Data shown –

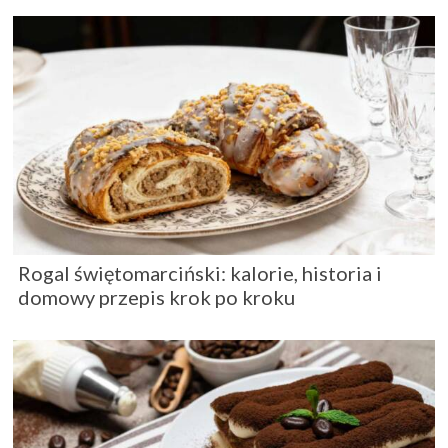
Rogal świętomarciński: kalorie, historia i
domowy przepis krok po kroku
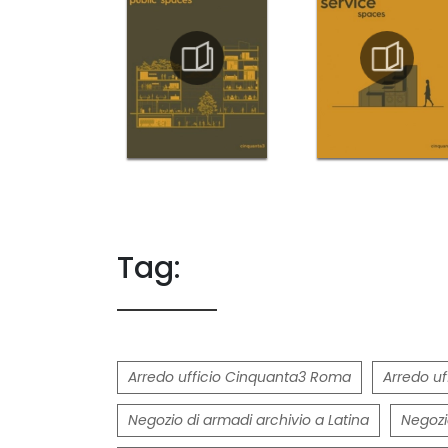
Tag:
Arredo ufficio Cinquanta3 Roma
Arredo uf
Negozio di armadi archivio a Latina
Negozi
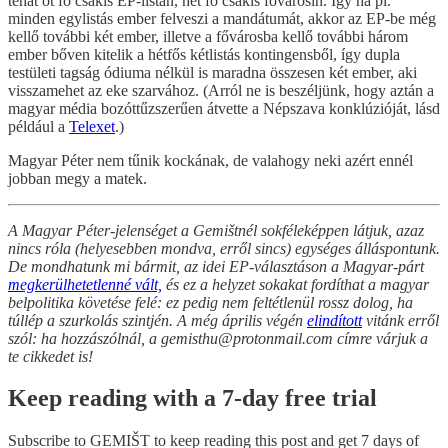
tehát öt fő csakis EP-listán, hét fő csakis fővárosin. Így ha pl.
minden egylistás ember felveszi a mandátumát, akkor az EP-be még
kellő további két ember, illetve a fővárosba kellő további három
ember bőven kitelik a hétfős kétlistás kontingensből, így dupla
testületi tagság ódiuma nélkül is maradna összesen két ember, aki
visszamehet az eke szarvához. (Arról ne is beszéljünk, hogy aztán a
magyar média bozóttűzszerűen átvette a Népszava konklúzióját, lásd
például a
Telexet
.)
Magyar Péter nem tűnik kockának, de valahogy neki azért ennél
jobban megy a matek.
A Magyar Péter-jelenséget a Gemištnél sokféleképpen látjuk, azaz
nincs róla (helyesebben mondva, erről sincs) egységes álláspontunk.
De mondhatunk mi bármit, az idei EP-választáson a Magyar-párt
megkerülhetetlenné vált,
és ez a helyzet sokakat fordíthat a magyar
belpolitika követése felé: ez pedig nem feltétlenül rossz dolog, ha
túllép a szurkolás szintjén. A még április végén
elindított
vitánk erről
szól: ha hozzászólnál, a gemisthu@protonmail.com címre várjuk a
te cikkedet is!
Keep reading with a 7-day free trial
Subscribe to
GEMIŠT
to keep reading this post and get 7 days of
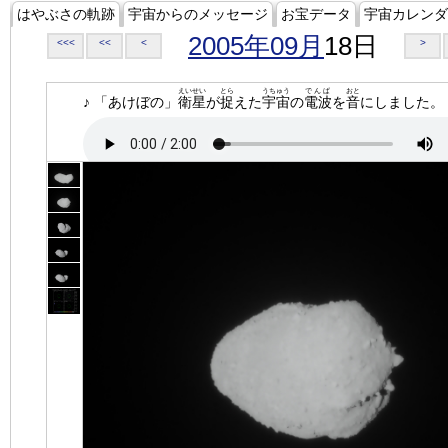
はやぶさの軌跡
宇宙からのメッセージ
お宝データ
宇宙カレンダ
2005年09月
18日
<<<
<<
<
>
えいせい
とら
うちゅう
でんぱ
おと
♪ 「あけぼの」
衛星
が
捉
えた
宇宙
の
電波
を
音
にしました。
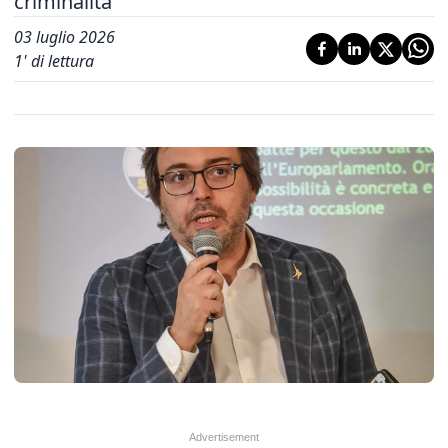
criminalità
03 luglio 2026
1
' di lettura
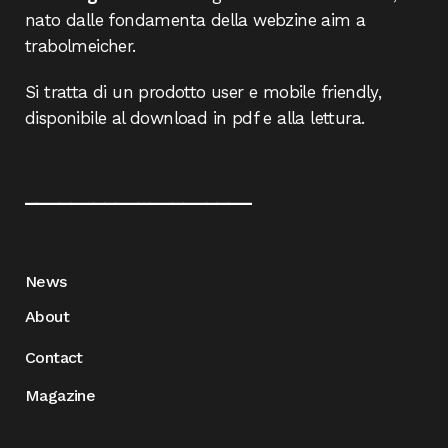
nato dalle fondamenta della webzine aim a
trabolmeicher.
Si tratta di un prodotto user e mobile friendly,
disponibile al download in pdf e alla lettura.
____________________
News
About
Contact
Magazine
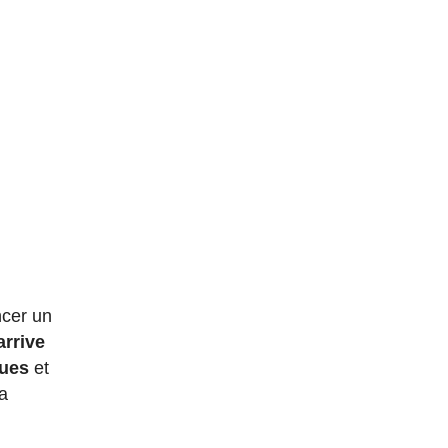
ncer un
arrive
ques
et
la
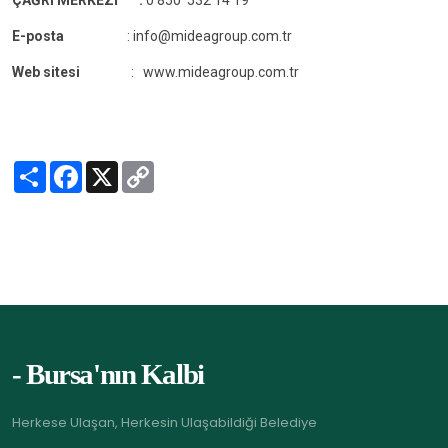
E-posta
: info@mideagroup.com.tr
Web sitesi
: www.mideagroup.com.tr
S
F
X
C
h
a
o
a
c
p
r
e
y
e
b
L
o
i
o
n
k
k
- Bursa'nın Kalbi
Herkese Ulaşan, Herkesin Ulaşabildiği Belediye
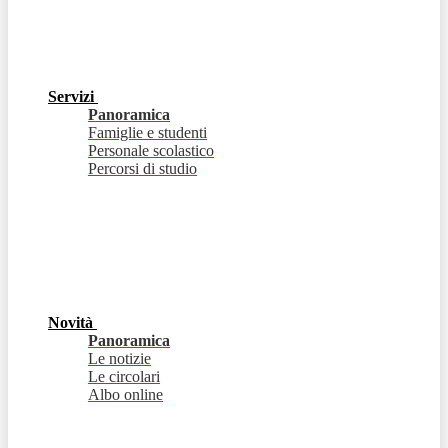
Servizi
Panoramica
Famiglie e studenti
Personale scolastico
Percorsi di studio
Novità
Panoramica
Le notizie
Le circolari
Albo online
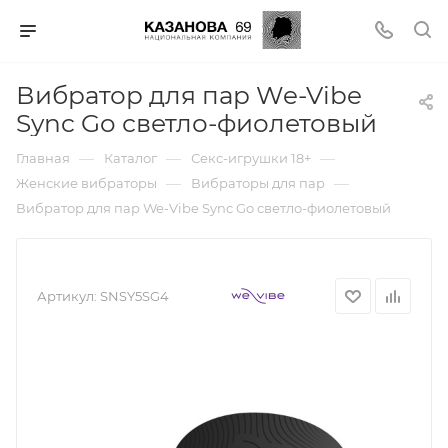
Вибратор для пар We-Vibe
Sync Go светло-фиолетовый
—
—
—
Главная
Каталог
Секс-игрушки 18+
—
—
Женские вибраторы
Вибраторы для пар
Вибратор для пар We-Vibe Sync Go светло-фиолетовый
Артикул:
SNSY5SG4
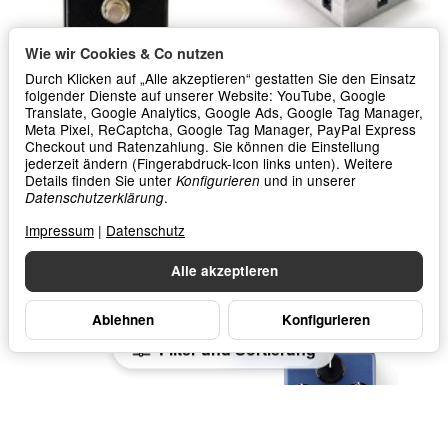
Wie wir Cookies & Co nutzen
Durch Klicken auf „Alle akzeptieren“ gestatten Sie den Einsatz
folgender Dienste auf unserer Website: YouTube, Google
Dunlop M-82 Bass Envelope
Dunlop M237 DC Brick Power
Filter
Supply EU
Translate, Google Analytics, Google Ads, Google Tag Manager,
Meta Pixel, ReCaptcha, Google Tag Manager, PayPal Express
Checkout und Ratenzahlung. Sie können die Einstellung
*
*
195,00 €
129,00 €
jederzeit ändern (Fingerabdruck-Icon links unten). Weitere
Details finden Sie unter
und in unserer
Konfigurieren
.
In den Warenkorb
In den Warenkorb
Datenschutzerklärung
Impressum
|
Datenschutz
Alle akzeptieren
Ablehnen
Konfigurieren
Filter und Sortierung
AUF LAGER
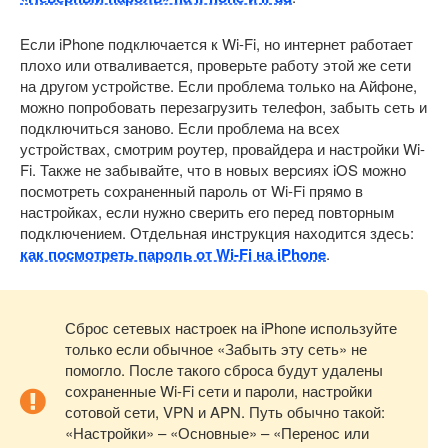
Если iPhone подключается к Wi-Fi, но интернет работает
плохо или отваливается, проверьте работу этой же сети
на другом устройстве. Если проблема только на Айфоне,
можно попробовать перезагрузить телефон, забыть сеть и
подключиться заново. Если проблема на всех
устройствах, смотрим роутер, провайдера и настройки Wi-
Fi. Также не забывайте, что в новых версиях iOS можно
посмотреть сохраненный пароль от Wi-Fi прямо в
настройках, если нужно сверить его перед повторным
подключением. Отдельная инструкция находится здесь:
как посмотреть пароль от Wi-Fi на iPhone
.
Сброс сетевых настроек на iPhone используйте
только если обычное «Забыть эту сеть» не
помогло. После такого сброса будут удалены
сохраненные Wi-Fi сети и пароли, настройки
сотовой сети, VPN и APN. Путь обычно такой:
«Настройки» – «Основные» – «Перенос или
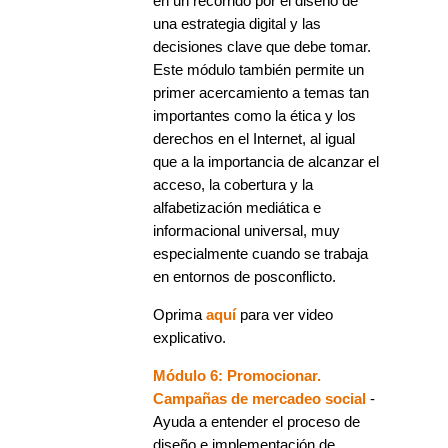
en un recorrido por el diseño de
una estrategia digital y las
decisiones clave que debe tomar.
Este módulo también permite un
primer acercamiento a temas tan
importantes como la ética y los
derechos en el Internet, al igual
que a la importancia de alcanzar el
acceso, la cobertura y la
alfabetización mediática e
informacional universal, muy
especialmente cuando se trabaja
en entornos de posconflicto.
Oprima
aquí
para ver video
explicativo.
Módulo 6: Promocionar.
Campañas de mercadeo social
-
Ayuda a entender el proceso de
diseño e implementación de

Try it –
Only lines containing the string "сеть" are needed. Pull each of them out of the records above.

Your response –
можно попробовать перезагрузить телефон, забыть сеть и
только если обычное «Забыть эту сеть» не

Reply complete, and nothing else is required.